Research and Exhibitions

The archives support scholarship on topics linked to Louis Pasteur’s germ theory, André Lwoff’s microbial physiology, and epidemic responses such as the 1918 influenza pandemic and outbreaks of cholera and yellow fever. They supply material for monographs, doctoral theses at universities like Université Paris Cité and Université de Strasbourg, and collaborative projects with institutions such as the Pasteur Network. Curated exhibitions have been mounted with partners including the Musée Pasteur, the Cité des Sciences et de l'Industrie, and international museums like the Smithsonian Institution and the Wellcome Collection, featuring artefacts tied to researchers such as Émile Roux, Alexandre Yersin, and Camille Guérin.

Governance and Funding

Administration aligns with governance models of research institutions like the Institut Pasteur board, overseen by trustees comparable to those at the CNRS and the Collège de France. Funding combines institutional budgets from the Institut Pasteur, grants from agencies such as the Agence Nationale de la Recherche, philanthropic support from groups like the Fondation Bettencourt Schueller, and collaborative funding with international partners including the Rockefeller Foundation and the European Research Council.
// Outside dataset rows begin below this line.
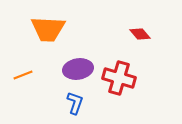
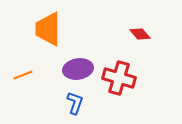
orange trapezoid: rotated 87 degrees clockwise
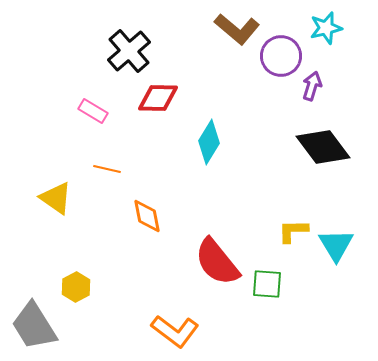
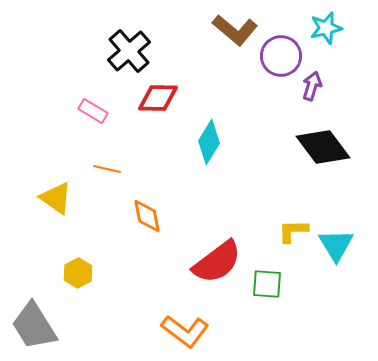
brown L-shape: moved 2 px left, 1 px down
red semicircle: rotated 88 degrees counterclockwise
yellow hexagon: moved 2 px right, 14 px up
orange L-shape: moved 10 px right
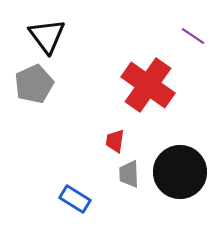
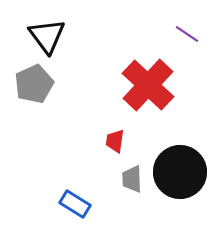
purple line: moved 6 px left, 2 px up
red cross: rotated 8 degrees clockwise
gray trapezoid: moved 3 px right, 5 px down
blue rectangle: moved 5 px down
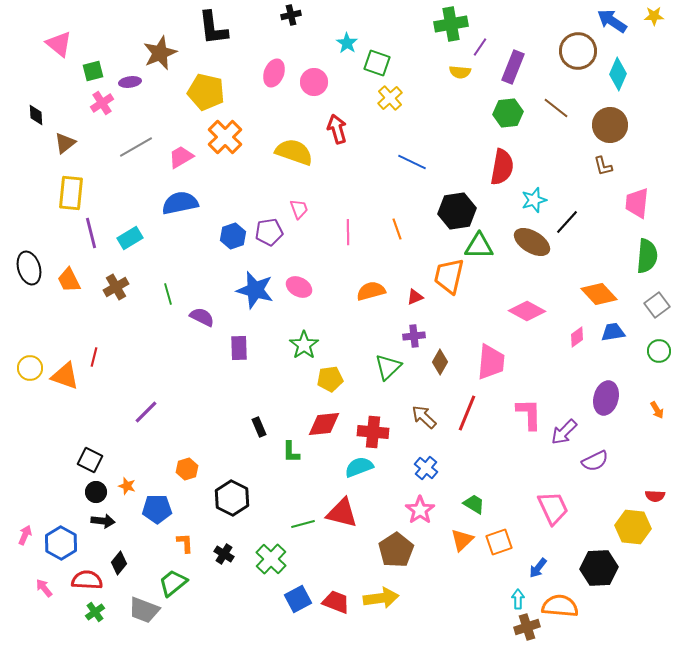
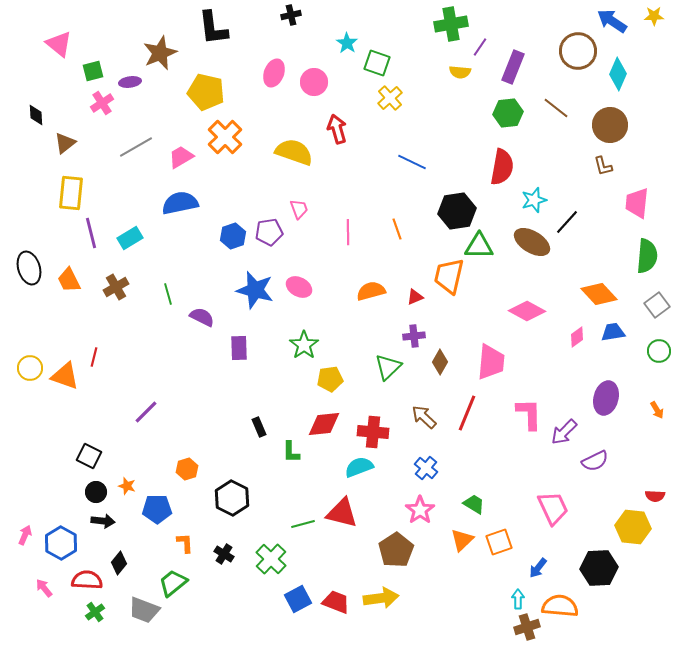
black square at (90, 460): moved 1 px left, 4 px up
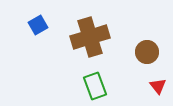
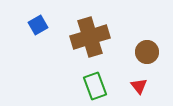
red triangle: moved 19 px left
Notable Holdings and Discoveries

Significant holdings include Louis Pasteur’s laboratory notebooks, Émile Roux’s correspondence with contemporaries such as Robert Koch and Paul Ehrlich, Albert Calmette and Camille Guérin’s records on the development of the BCG vaccine, André Lwoff’s research files on microbial physiology, and archival evidence illuminating responses to the Spanish flu and mid‑20th century vaccination campaigns in Africa and Asia. Unpublished notebooks have yielded new insights cited by scholars at Harvard Medical School, Imperial College London, and the Pasteur Institute in São Paulo in studies on vaccine provenance, the history of antibiotics research, and international networks involving the Rockefeller Foundation and the World Health Organization.